Skin cancer can be treated effectively by a variety of methods, including traditional surgery, desiccation and curettage (scraping and burning), freezing (cryo-surgery), X-ray (radiation therapy) and Mohs, or microscopically controlled, surgery. The treatment of skin cancer must be individualized, taking into consideration such factors as patient’s age, location of the cancer, type of cancer and whether or not the cancer has been treated previously. In some instances, more than one type of therapy may be appropriate. But in most cases, only one or two are necessary for a particular skin cancer.
“WILL THERE BE ANY AFTER EFFECTS OF MY SURGERY?”

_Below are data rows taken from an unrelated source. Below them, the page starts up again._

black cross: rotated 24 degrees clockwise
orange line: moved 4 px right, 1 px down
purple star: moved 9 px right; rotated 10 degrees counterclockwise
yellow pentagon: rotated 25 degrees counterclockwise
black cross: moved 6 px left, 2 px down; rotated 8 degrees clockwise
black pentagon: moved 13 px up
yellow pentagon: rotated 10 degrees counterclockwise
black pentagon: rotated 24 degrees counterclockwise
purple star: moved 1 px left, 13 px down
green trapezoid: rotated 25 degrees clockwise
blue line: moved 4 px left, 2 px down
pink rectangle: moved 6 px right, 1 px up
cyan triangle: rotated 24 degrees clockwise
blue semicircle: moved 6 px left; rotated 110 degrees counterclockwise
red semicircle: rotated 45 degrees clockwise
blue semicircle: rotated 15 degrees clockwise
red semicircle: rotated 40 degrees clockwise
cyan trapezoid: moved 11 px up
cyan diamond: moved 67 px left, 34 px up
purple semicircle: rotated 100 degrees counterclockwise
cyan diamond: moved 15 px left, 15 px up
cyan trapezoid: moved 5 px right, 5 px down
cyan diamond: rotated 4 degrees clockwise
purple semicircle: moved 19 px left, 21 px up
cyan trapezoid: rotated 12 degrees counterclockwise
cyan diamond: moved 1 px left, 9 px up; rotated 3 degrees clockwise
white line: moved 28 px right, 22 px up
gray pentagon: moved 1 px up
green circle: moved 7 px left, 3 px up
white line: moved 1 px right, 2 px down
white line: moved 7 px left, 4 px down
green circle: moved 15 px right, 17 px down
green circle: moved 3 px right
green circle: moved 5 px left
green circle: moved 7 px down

Discomfort, if it should occur with this procedure, is usually mild and can be managed with Extra-Strength Tylenol. Do not take aspirin or aspirin-containing products (Excedrin, Anacin, etc.) unless prescribed by your primary care physician for a cardiac or stroke history as these can promote bleeding. A pressure dressing applied to the wound should be left on 1-2 days to minimize swelling and bleeding. Although some minimal bleeding is typical, brisk bleeding after surgery is infrequent. If brisk bleeding occurs, lie down, take some gauze or a dry washcloth and apply firm pressure for twenty minutes (by the clock) on the wound. Do not remove the pressure prior to this. If the bleeding persists, contact the on-call physician at the emergency contact numbers shown on your post-operative instructions.
Other problems that may occur include black and blue marks, swelling, and redness for approximately 2 months and a bumpy suture line for approximately 4 months. Rarely, if the skin cancer involves nerves of the skin, surgical removal can lead to numbness or muscle weakness in the area. Numbness usually resolves in 12-24 months, but may occasionally be permanent.
Remember, every surgical procedure produces scarring of some type. Although every attempt will be made to minimize and hide the scar, the extent of scarring depends on the size and depth of the cancer.
The main goal of Mohs surgery is to remove skin cancer as completely as possible and prevent recurrence. Although the cure rate is not 100%, it offers the highest cure rate of any available procedure. Most patients never require further treatment.
Please remember, this information provides a general guide to skin cancer and Mohs surgery. Please consult your physician if any questions arise.